Member of the Dakota Territorial Legislature
- In office 1870–1872

Personal details
- Born: Andrew Jackson Mills May 8, 1841 Lake County, Illinois, U.S.
- Died: December 25, 1925 (aged 84) Lake Shore, Washington, U.S.
- Resting place: Vancouver Masonic Cemetery
- Party: Republican
- Spouse: Maria McCollom ​(m. 1866)​
- Children: 5
- Occupation: Politician; farmer;

= A. J. Mills (politician) =

American politician (1841–1925)

Andrew Jackson Mills (May 8, 1841 – December 25, 1925) was an American politician and farmer from Dakota Territory and Washington. He served in the Dakota Territorial Legislature from 1870 to 1872 and served in the Washington House of Representatives from 1895 to 1897.

==Early life==
Andrew Jackson Mills was born on May 8, 1841, on a farm in Lake County, Illinois. He attended a village school until the age of 17. He then attended a school in Chicago until the American Civil War broke out.

==Career==
At the outbreak of the Civil War, Mills enlisted in company A of the 52nd regiment of the Illinois Cavalry. He was captured by the forces of General Nathan Bedford Forrest. He was imprisoned in Andersonville Prison. He was later paroled to Benson Barracks and exchanged. He re-enlisted in the 8th regiment of Hancock's Veterans Corps. He served until he mustered out on April 1, 1865, in Washington, D.C. From 1865 to 1868, he worked in real estate in Chicago. From the fall of 1868 to 1880, he raised livestock and farmed in the Dakota Territory. He was elected to the Dakota Territorial Legislature in 1869, re-elected in 1871, and served as the legislature's speaker in 1872. In 1875, he was elected to the Territorial Council. He was appointed to a position in the Dakota Penitentiary in Sioux Falls and was later appointed as deputy warden. He worked at the penitentiary for six years until spring 1888.

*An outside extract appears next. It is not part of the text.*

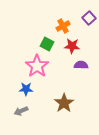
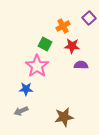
green square: moved 2 px left
brown star: moved 14 px down; rotated 24 degrees clockwise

Mills moved to Clark County, Washington, in November 1888. He worked as a fruit farmer. He became a member of the county council of the Patrons of Husbandry. He was a Republican and served as a member of the Washington House of Representatives, representing district 17, from 1895 to 1897, alongside M. S. Fishburn. He helped erect the school building in Lake Shore and plant the maple trees around it.

==Personal life==
Mills married Maria McCollom on November 22, 1866. They had three sons and two daughters, G. M., Chapin A., Marion F., Alma, and Mrs. J. J. Stoddard. Mills and his wife lived in Chicago from 1866 to 1869 and then they moved to Sioux Falls. He was a member of Ellsworth Post No. 2 of the Grand Army of the Republic. He was a member of Washington Lodge No. 4, the Free and Accepted Masons, Martha Washington Chapter No. 42 of the Order of the Eastern Star, and the Lake Shore Grange.

Mills fell off the steps of the Vancouver Public Library striking the cement sidewalk in December 1925. He died the following week on December 25, 1925, at his home in Lake Shore. He was buried in Vancouver Masonic Cemetery.